Era vinte
de abril de algum ano que não lembro bem. Alias, data nenhuma me era
importante, a não ser essa. Eu tinha 12 anos na época, criolo, cabeça raspada,
vestia um traje maltrapilho encardido, morador de rua, ia todos os dias pedir
dinheiro no sinal, o sol quente de meio dia cozinhava os miolos da minha
cabeça, me fazia de forte, os pés descalços me causavam rachaduras. Mas naquele
dia foi diferente, antes de sair da minha caixa de papelão eu já sabia que não
iria mais voltar, até o sol se fez de tímido e não apareceu. Sentei na calçado
e fiquei esperando pelo sinal fechar, ia
de carro em carro. “Ô tio me dar um trocado”. Recebia vários “Não” na cara. Vez
ou outra alguém era tocado o coração e me dava dinheiro. Recebia contente.
No fim da
manhã, perto de meio o dia, o sinal fechado, encostei-me ao carro cinza, a
mulher abaixa o vidro, seus olhos estavam vermelhos, ela chorava e soluçava sem
parar, me assustei com aquilo. “Por que ta chorando tia?” Ela me olhou bem
fundo e disse: “Meu me marido me traiu e ta doendo muito.” Não entendi tal dor.
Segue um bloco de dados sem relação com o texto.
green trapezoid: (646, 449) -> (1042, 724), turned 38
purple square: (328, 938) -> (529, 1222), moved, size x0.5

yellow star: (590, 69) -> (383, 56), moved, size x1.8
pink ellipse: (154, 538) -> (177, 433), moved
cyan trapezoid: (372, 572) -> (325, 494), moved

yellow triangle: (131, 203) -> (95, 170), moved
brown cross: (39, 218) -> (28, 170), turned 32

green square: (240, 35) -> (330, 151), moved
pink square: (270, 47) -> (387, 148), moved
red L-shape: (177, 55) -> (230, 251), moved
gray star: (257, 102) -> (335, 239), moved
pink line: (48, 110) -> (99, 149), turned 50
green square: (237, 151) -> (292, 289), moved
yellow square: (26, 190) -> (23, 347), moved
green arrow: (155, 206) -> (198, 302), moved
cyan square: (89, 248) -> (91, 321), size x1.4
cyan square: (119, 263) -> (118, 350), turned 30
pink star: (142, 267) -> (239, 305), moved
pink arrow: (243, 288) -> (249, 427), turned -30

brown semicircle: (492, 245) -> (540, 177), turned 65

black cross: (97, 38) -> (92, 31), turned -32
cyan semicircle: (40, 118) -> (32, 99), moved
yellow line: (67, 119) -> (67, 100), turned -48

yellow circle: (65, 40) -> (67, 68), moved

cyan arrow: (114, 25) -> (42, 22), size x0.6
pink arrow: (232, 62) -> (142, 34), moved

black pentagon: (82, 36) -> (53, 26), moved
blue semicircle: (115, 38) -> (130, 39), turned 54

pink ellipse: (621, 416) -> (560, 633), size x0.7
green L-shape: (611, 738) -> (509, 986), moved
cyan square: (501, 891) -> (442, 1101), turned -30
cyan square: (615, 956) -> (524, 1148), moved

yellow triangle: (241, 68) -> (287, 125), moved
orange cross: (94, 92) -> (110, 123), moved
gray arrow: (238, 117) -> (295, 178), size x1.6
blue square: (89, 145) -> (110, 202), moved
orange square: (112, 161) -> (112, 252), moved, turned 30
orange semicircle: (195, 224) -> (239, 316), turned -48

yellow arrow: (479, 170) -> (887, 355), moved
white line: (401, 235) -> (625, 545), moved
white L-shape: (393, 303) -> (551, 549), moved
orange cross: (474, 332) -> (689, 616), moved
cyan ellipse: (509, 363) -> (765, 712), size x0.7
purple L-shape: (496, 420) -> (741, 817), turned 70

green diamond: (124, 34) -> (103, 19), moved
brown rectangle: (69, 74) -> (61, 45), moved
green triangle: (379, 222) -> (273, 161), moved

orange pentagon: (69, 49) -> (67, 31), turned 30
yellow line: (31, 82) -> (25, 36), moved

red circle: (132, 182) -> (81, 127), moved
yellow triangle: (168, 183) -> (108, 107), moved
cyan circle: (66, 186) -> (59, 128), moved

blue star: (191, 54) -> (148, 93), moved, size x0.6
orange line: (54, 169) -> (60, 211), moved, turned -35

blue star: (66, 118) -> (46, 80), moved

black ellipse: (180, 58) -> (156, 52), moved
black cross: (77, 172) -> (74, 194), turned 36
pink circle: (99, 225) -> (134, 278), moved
“Tia, sabe o que é que dói de verdade? É minha barriga de fome, é ter que todo
dia lutar por um prato de comida.” Ela me olhou com tanta firmeza que eu me
senti fisgado à ela. O sinal abriu. Ela pediu que eu entrasse no carro. Entrei
sem pensar.
Ela era
advogada, me levou para sua casa, me deu comida, roupa e um lar, me adotou.
Hoje, dez anos depois, por ironia do destino, sou eu que sofro de amores, fui
traído também, e era uma dor que eu julgava estranha, agora me sufoca, e me faz
mendigo de novo. Então entendi o choro dela. (Ítalo Lima)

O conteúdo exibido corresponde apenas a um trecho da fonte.